*Extracted page text data:*
---+---

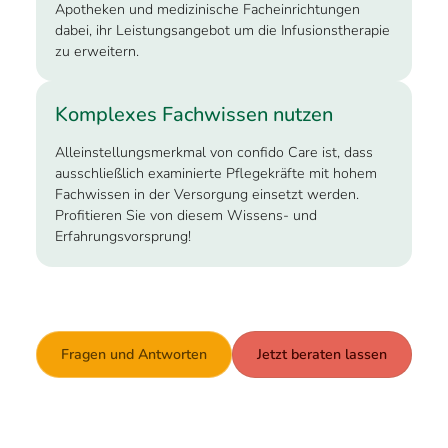
Apotheken und medizinische Fach­ein­richtungen
dabei, ihr Leistungs­angebot um die Infusionstherapie
zu erweitern.
Komplexes Fachwissen nutzen
Alleinstellungsmerkmal von confido Care ist, dass
ausschließlich examinierte Pflegekräfte mit hohem
Fachwissen in der Versorgung einsetzt werden.
Profitieren Sie von diesem Wissens- und
Erfahrungsvorsprung!
Fragen und Antworten
Jetzt beraten lassen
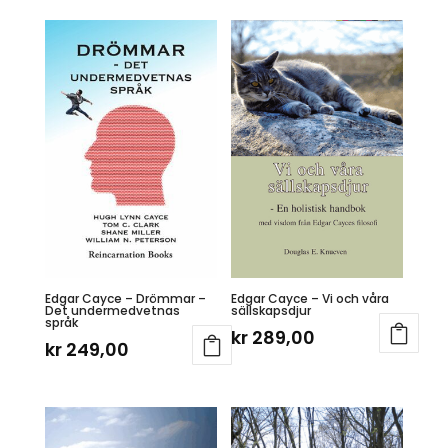
var:
er:
kr 179,00.
kr 167,00.
Edgar Cayce – Drömmar –
Edgar Cayce – Vi och våra
Det undermedvetnas
sällskapsdjur
språk
kr
289,00
kr
249,00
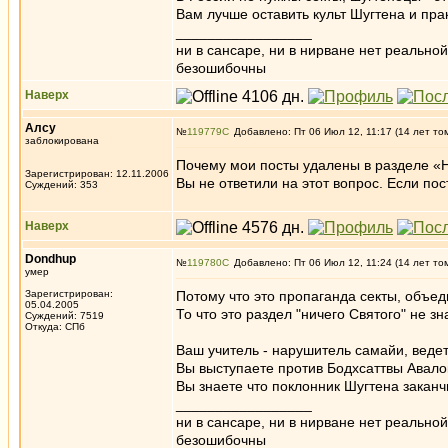
Вам лучше оставить культ Шугтена и пра
_________________
ни в сансаре, ни в нирване нет реально
безошибочны
Наверх
Алсу
№
119779
Добавлено: Пт 06 Июл 12, 11:17 (14 лет то
заблокирована
Почему мои посты удалены в разделе «Н
Зарегистрирован: 12.11.2006
Вы не ответили на этот вопрос. Если пос
Суждений: 353
Наверх
Dondhup
№
119780
Добавлено: Пт 06 Июл 12, 11:24 (14 лет то
умер
Зарегистрирован:
Потому что это пропаганда секты, объед
05.04.2005
То что это раздел "ничего Святого" не 
Суждений: 7519
Откуда: СПб
Ваш учитель - нарушитель самайи, ведет
Вы выступаете против Бодхсаттвы Авалок
Вы знаете что поклонник Шугтена закан
_________________
ни в сансаре, ни в нирване нет реально
безошибочны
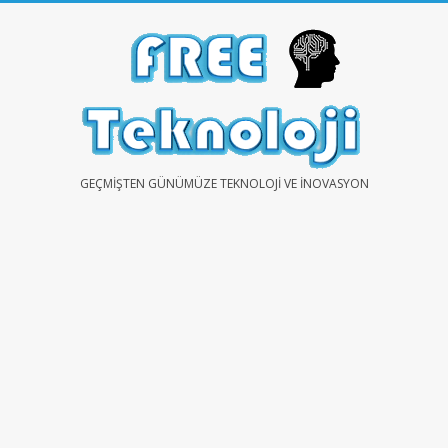
Skip
to
content
FREE
GEÇMIŞTEN GÜNÜMÜZE TEKNOLOJI VE İNOVASYON
TEKNOLOJİ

---+---

Set out every record exactly, images excluded.

Apotheken und medizinische Fach­ein­richtungen
dabei, ihr Leistungs­angebot um die Infusionstherapie
zu erweitern.
Komplexes Fachwissen nutzen
Alleinstellungsmerkmal von confido Care ist, dass
ausschließlich examinierte Pflegekräfte mit hohem
Fachwissen in der Versorgung einsetzt werden.
Profitieren Sie von diesem Wissens- und
Erfahrungsvorsprung!
Fragen und Antworten
Jetzt beraten lassen
var:
er:
kr 179,00.
kr 167,00.
Edgar Cayce – Drömmar –
Edgar Cayce – Vi och våra
Det undermedvetnas
sällskapsdjur
språk
kr
289,00
kr
249,00
Вам лучше оставить культ Шугтена и пра
_________________
ни в сансаре, ни в нирване нет реально
безошибочны
Наверх
Алсу
№
119779
Добавлено: Пт 06 Июл 12, 11:17 (14 лет то
заблокирована
Почему мои посты удалены в разделе «Н
Зарегистрирован: 12.11.2006
Вы не ответили на этот вопрос. Если пос
Суждений: 353
Наверх
Dondhup
№
119780
Добавлено: Пт 06 Июл 12, 11:24 (14 лет то
умер
Зарегистрирован:
Потому что это пропаганда секты, объед
05.04.2005
То что это раздел "ничего Святого" не 
Суждений: 7519
Откуда: СПб
Ваш учитель - нарушитель самайи, ведет
Вы выступаете против Бодхсаттвы Авалок
Вы знаете что поклонник Шугтена закан
_________________
ни в сансаре, ни в нирване нет реально
безошибочны
Skip
to
content
FREE
GEÇMIŞTEN GÜNÜMÜZE TEKNOLOJI VE İNOVASYON
TEKNOLOJİ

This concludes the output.